### Collected data entries
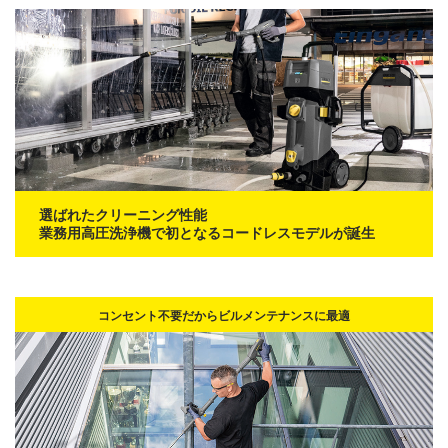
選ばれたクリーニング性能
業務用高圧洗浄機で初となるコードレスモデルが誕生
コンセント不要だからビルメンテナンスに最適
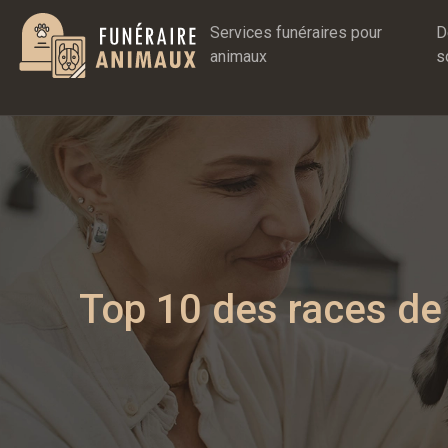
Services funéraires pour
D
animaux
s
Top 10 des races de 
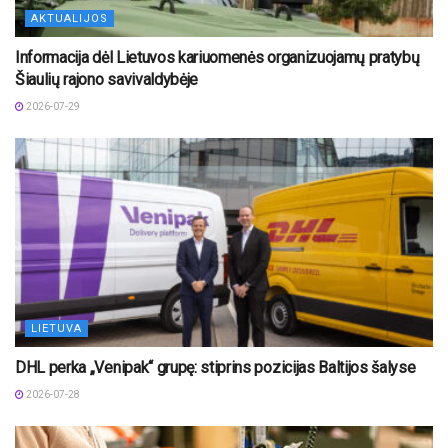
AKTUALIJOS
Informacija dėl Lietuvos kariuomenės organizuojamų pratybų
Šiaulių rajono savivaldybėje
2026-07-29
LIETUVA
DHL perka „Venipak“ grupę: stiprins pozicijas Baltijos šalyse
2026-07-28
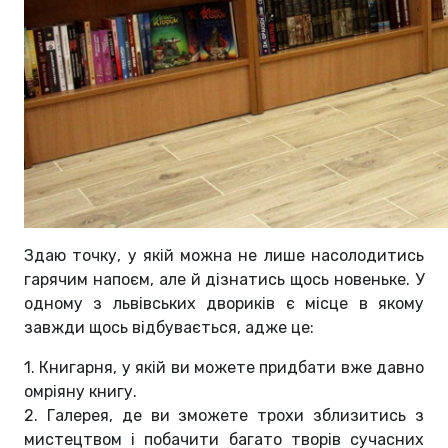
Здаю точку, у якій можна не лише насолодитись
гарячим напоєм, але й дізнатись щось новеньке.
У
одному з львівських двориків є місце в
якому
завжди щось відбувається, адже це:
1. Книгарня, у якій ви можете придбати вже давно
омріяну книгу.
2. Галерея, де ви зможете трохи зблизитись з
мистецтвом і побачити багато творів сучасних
==
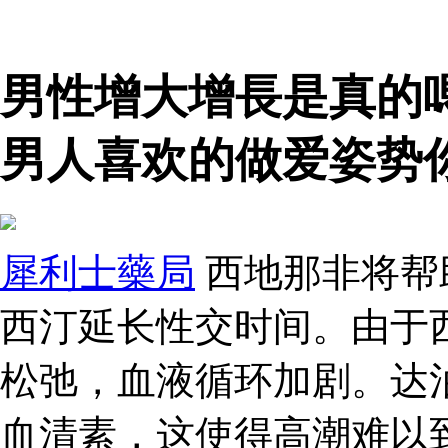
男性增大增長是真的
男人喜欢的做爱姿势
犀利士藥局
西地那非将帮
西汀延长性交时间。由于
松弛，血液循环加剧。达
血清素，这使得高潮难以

### What the exercise asks
Beginning with the line above that has "選ばれたクリーニング性能" and going on through the line that has "мистецтвом і побачити багато творів сучасних", retype every line exactly and add nothing else; drop the pictures.

### Exercise solution
選ばれたクリーニング性能
業務用高圧洗浄機で初となるコードレスモデルが誕生
コンセント不要だからビルメンテナンスに最適
Services funéraires pour
D
animaux
s
Top 10 des races de 
AKTUALIJOS
Informacija dėl Lietuvos kariuomenės organizuojamų pratybų
Šiaulių rajono savivaldybėje
2026-07-29
LIETUVA
DHL perka „Venipak“ grupę: stiprins pozicijas Baltijos šalyse
2026-07-28
Здаю точку, у якій можна не лише насолодитись
гарячим напоєм, але й дізнатись щось новеньке.
У
одному з львівських двориків є місце в
якому
завжди щось відбувається, адже це:
1. Книгарня, у якій ви можете придбати вже давно
омріяну книгу.
2. Галерея, де ви зможете трохи зблизитись з
мистецтвом і побачити багато творів сучасних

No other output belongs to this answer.